I wish I left so much earlier than I did. But I will never regret leaving him, and I’m proud I managed to do it.
You deserve happiness and peace and you can’t get it being in a relationship with someone like that

famousforwrongreason · 16/03/2020 14:45

@olivetreelane we were only together two years but I really fell in love with him. I also realised I have followed a pattern and he’s not the first liar I’ve been with. I’d seen red flags early on but they were talked through and I believed it was an ‘early days misunderstanding’ until the same thing happened again. And again. Each time with another plausible excuse.
We split a few times then I kept finding out more and more that he’d let slip until I found him out in a blatant but also stupid and pointless lie and it was too my face, an out and out’black is white’ kind of tale.
So it was my last straw. I ended it there and then. He still doesn’t know I know he lied. I cba. He’ll just lie about the lie and use my mental health to excuse it. Then we’d argue for a few days, then we’d shag and the whole cycle starts again.
Withholding the lie meant we followed a different route this time and despite his minor efforts I had nothing to get dragged into.

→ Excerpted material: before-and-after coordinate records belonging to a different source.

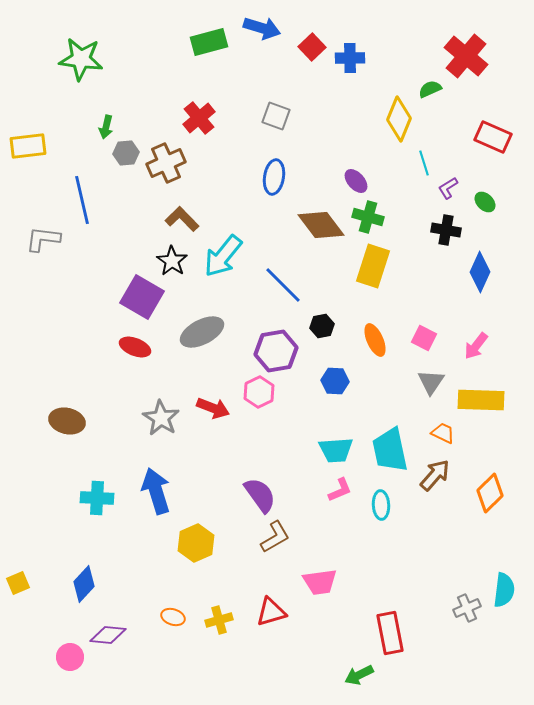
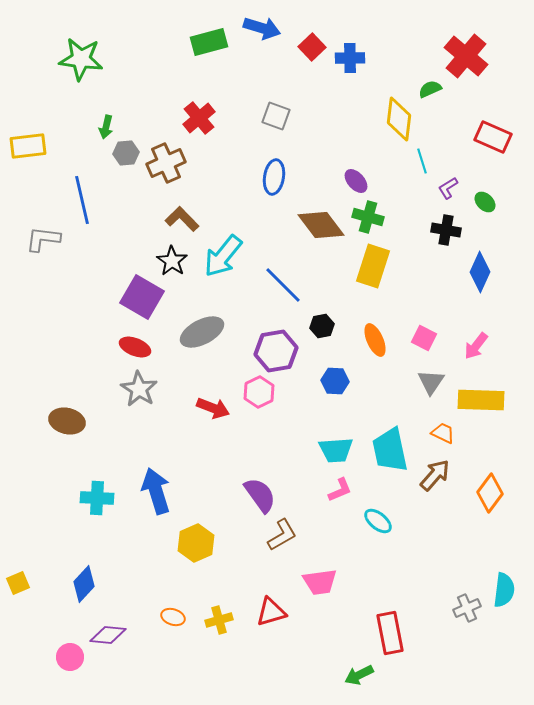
yellow diamond at (399, 119): rotated 15 degrees counterclockwise
cyan line at (424, 163): moved 2 px left, 2 px up
gray star at (161, 418): moved 22 px left, 29 px up
orange diamond at (490, 493): rotated 9 degrees counterclockwise
cyan ellipse at (381, 505): moved 3 px left, 16 px down; rotated 48 degrees counterclockwise
brown L-shape at (275, 537): moved 7 px right, 2 px up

TorkTorkBam · 16/03/2020 16:05

It is normal to trust your spouse and for them to be trustworthy.

I honestly never bat an eyelid if DH goes out with people. If he messages one of the mums about sporting fixtures for the teens at the weekend it would never cross my mind to have concerns. Sometimes he might come back from buying milk saying he had a lovely chat with Sam's mum about x,y,z in the queue at the Co-op, isn't she a nice person: I wouldn't be thinking about checking his phone, I'd be thinking we should go down the pub with that couple more often.

Of course your DH would say all men are like this. He is maintaining cake. He wants you to stick around. He will of course be keeping all the other women too.

AndTheBandPlayedOn · 16/03/2020 16:38

Perhaps, if you can not being yourself to end the relationship because \insert justifications\ (such as - you think you have a -somewhat distorted- moral obligation as you are the main bread winner) (or you don't want to be a "bitch" )... then convince him to end the relationship. Stop having sex with him. Make him get a STI check. Separate your finances.
give him a slight allowance if he's a good boy
The number one thing you need to do imho is:
Stop caring what he thinks/says/does. That's a page out of his playbook; it is certainly valid to get off the one way street.
This is emotional disconnection.
Once you can emotionally disconnect, the physical separation will be nothing more than administrative.